The main advantage of trading using opposite Allscripts Hlthcare and Augmedix positions is that it hedges away some unsystematic risk. Because of two separate transactions, even if Allscripts Hlthcare position performs unexpectedly, Augmedix can make up some of the losses. Pair trading also minimizes risk from directional movements in the market. For example, if an entire industry or sector drops because of unexpected headlines, the short position in Augmedix will offset losses from the drop in Augmedix's long position.
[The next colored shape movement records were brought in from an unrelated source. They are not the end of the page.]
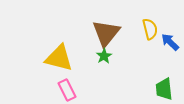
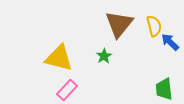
yellow semicircle: moved 4 px right, 3 px up
brown triangle: moved 13 px right, 9 px up
pink rectangle: rotated 70 degrees clockwise
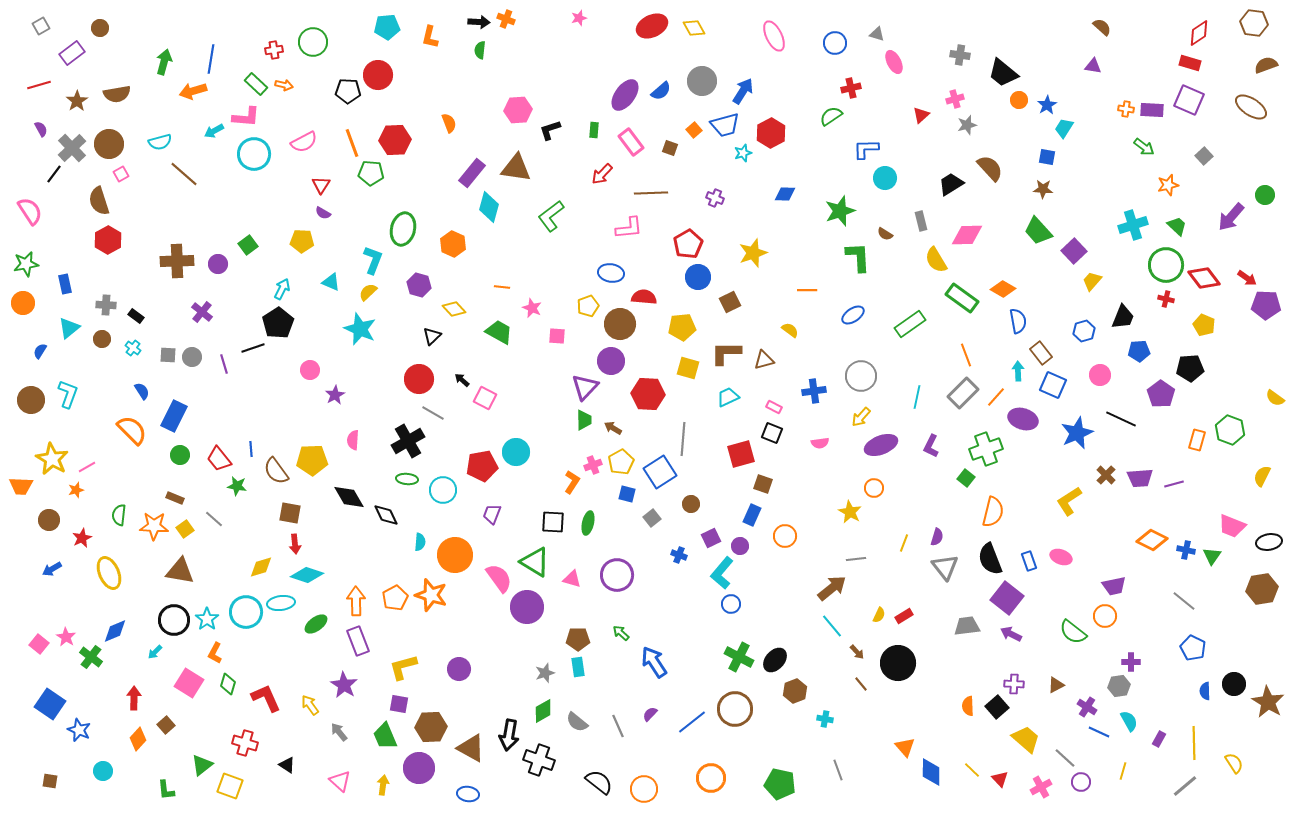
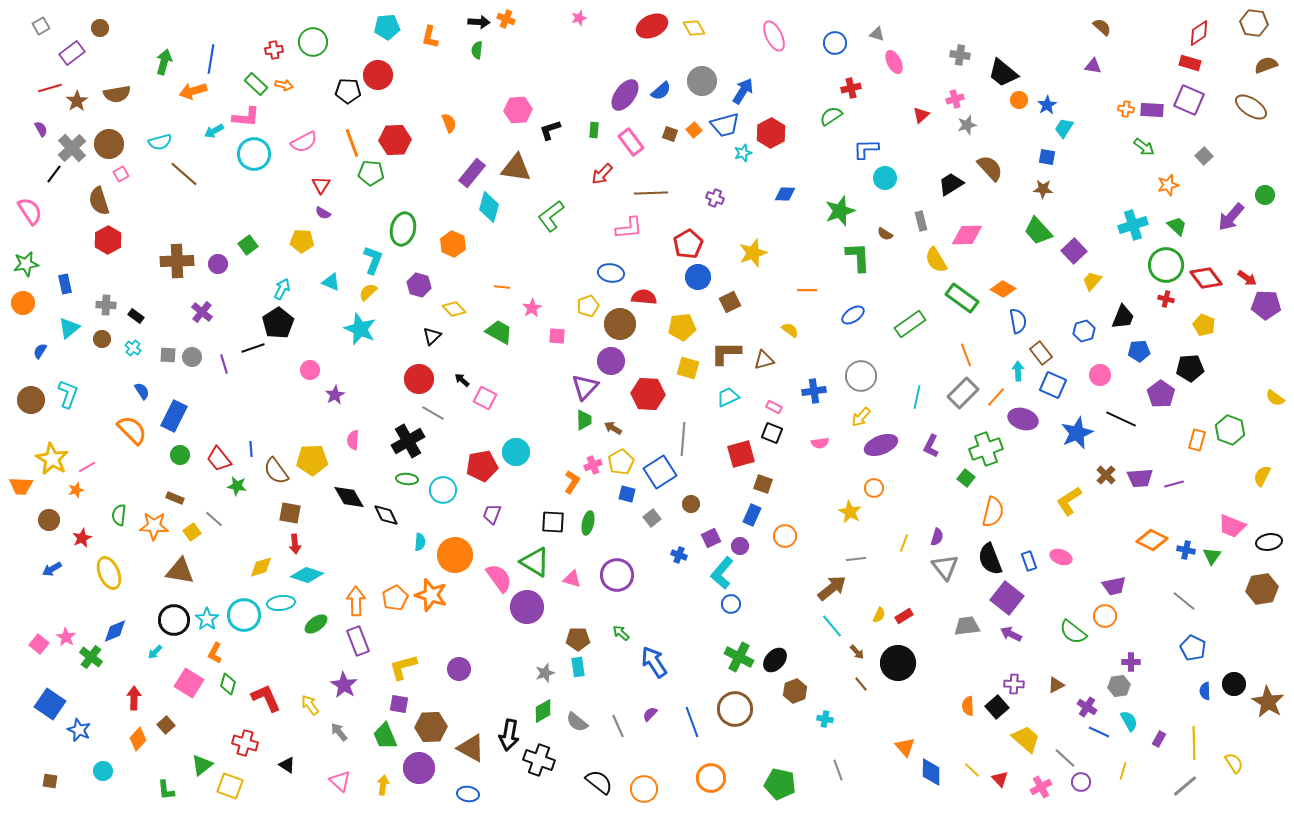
green semicircle at (480, 50): moved 3 px left
red line at (39, 85): moved 11 px right, 3 px down
brown square at (670, 148): moved 14 px up
red diamond at (1204, 278): moved 2 px right
pink star at (532, 308): rotated 18 degrees clockwise
yellow square at (185, 529): moved 7 px right, 3 px down
cyan circle at (246, 612): moved 2 px left, 3 px down
blue line at (692, 722): rotated 72 degrees counterclockwise
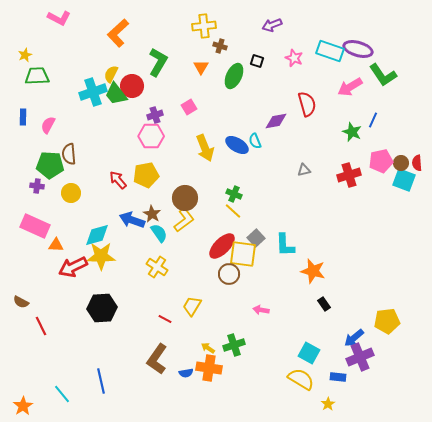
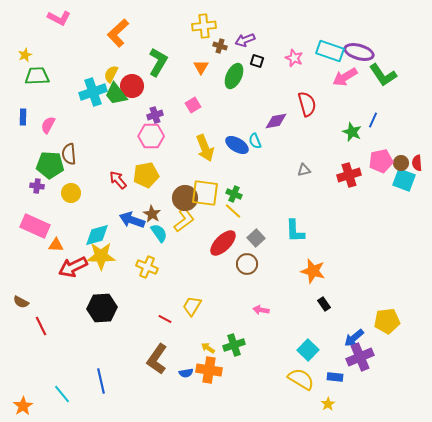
purple arrow at (272, 25): moved 27 px left, 15 px down
purple ellipse at (358, 49): moved 1 px right, 3 px down
pink arrow at (350, 87): moved 5 px left, 10 px up
pink square at (189, 107): moved 4 px right, 2 px up
cyan L-shape at (285, 245): moved 10 px right, 14 px up
red ellipse at (222, 246): moved 1 px right, 3 px up
yellow square at (243, 254): moved 38 px left, 61 px up
yellow cross at (157, 267): moved 10 px left; rotated 10 degrees counterclockwise
brown circle at (229, 274): moved 18 px right, 10 px up
cyan square at (309, 353): moved 1 px left, 3 px up; rotated 15 degrees clockwise
orange cross at (209, 368): moved 2 px down
blue rectangle at (338, 377): moved 3 px left
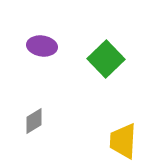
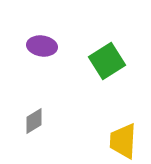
green square: moved 1 px right, 2 px down; rotated 12 degrees clockwise
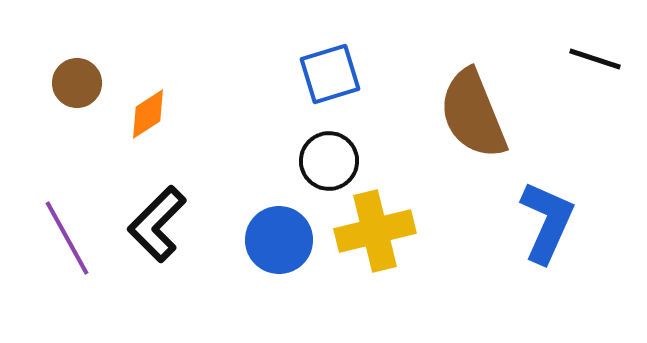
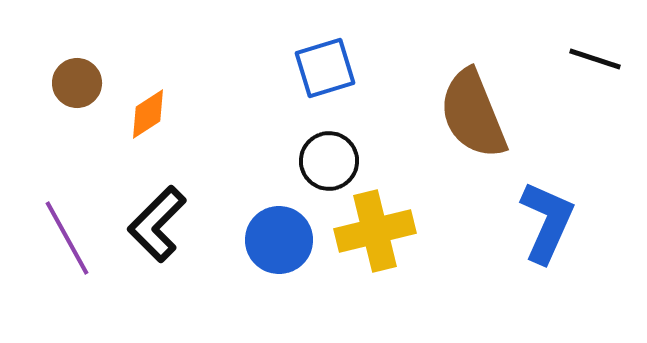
blue square: moved 5 px left, 6 px up
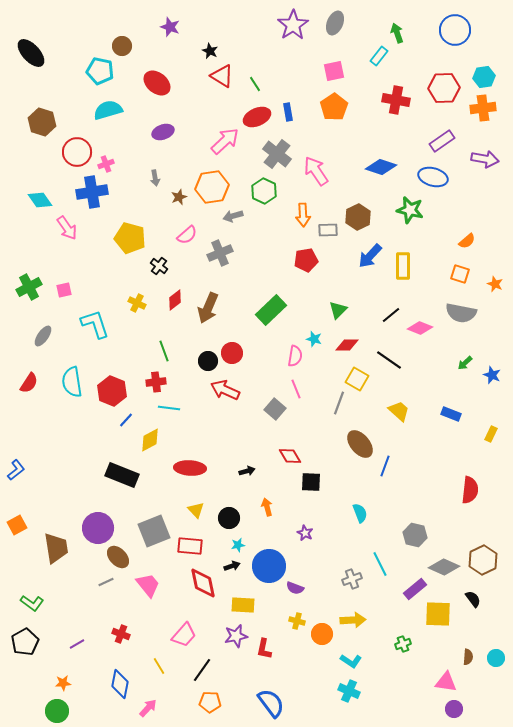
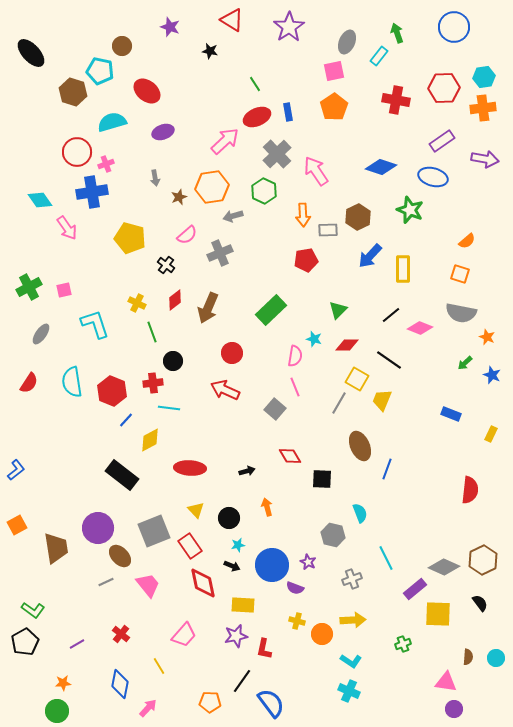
gray ellipse at (335, 23): moved 12 px right, 19 px down
purple star at (293, 25): moved 4 px left, 2 px down
blue circle at (455, 30): moved 1 px left, 3 px up
black star at (210, 51): rotated 14 degrees counterclockwise
red triangle at (222, 76): moved 10 px right, 56 px up
red ellipse at (157, 83): moved 10 px left, 8 px down
cyan semicircle at (108, 110): moved 4 px right, 12 px down
brown hexagon at (42, 122): moved 31 px right, 30 px up
gray cross at (277, 154): rotated 8 degrees clockwise
green star at (410, 210): rotated 8 degrees clockwise
black cross at (159, 266): moved 7 px right, 1 px up
yellow rectangle at (403, 266): moved 3 px down
orange star at (495, 284): moved 8 px left, 53 px down
gray ellipse at (43, 336): moved 2 px left, 2 px up
green line at (164, 351): moved 12 px left, 19 px up
black circle at (208, 361): moved 35 px left
red cross at (156, 382): moved 3 px left, 1 px down
pink line at (296, 389): moved 1 px left, 2 px up
gray line at (339, 403): rotated 10 degrees clockwise
yellow trapezoid at (399, 411): moved 17 px left, 11 px up; rotated 110 degrees counterclockwise
brown ellipse at (360, 444): moved 2 px down; rotated 16 degrees clockwise
blue line at (385, 466): moved 2 px right, 3 px down
black rectangle at (122, 475): rotated 16 degrees clockwise
black square at (311, 482): moved 11 px right, 3 px up
purple star at (305, 533): moved 3 px right, 29 px down
gray hexagon at (415, 535): moved 82 px left
red rectangle at (190, 546): rotated 50 degrees clockwise
brown ellipse at (118, 557): moved 2 px right, 1 px up
cyan line at (380, 564): moved 6 px right, 6 px up
black arrow at (232, 566): rotated 42 degrees clockwise
blue circle at (269, 566): moved 3 px right, 1 px up
black semicircle at (473, 599): moved 7 px right, 4 px down
green L-shape at (32, 603): moved 1 px right, 7 px down
red cross at (121, 634): rotated 18 degrees clockwise
black line at (202, 670): moved 40 px right, 11 px down
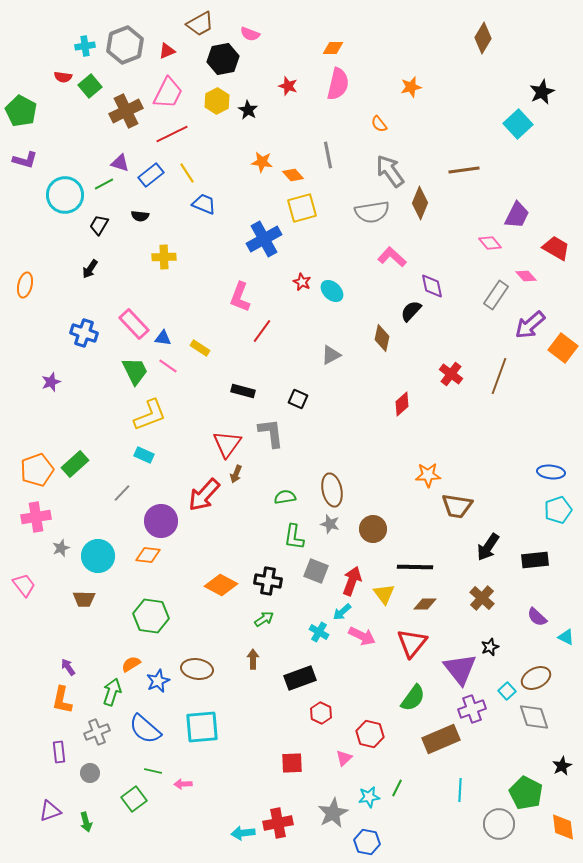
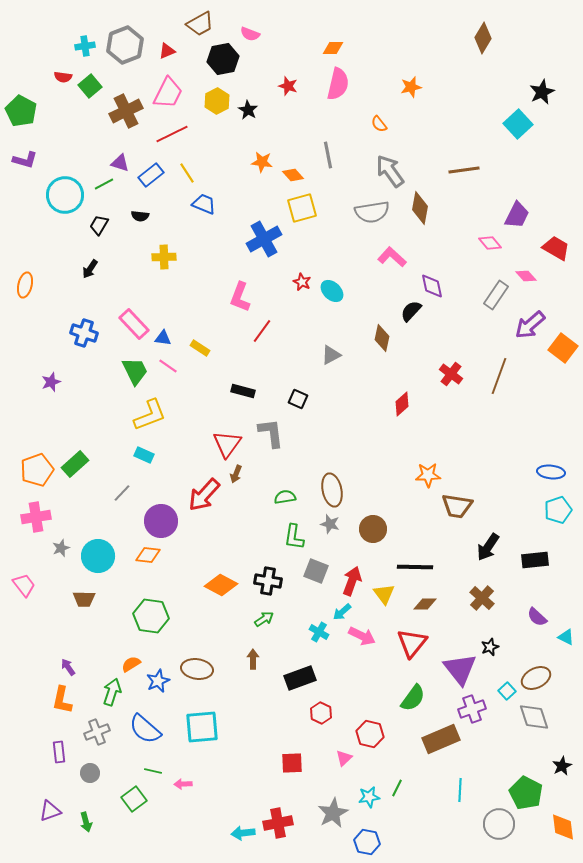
brown diamond at (420, 203): moved 5 px down; rotated 12 degrees counterclockwise
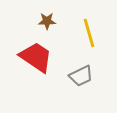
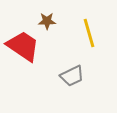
red trapezoid: moved 13 px left, 11 px up
gray trapezoid: moved 9 px left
Allscripts Hlthcare vs. Amazon Inc
The idea behind Allscripts Hlthcare and Augmedix pairs trading is to make the combined position market-neutral, meaning the overall market's direction will not affect its win or loss (or potential downside or upside). This can be achieved by designing a pairs trade with two highly correlated stocks or equities that operate in a similar space or sector, making it possible to obtain profits through simple and relatively low-risk investment.
Augmedix vs. Amazon Inc
Check out your portfolio center. Note that this page's information should be used as a complementary analysis to find the right mix of equity instruments to add to your existing portfolios or create a brand new portfolio. You can also try Shere Portfolio module to track or share privately all of your investments from the convenience of any device.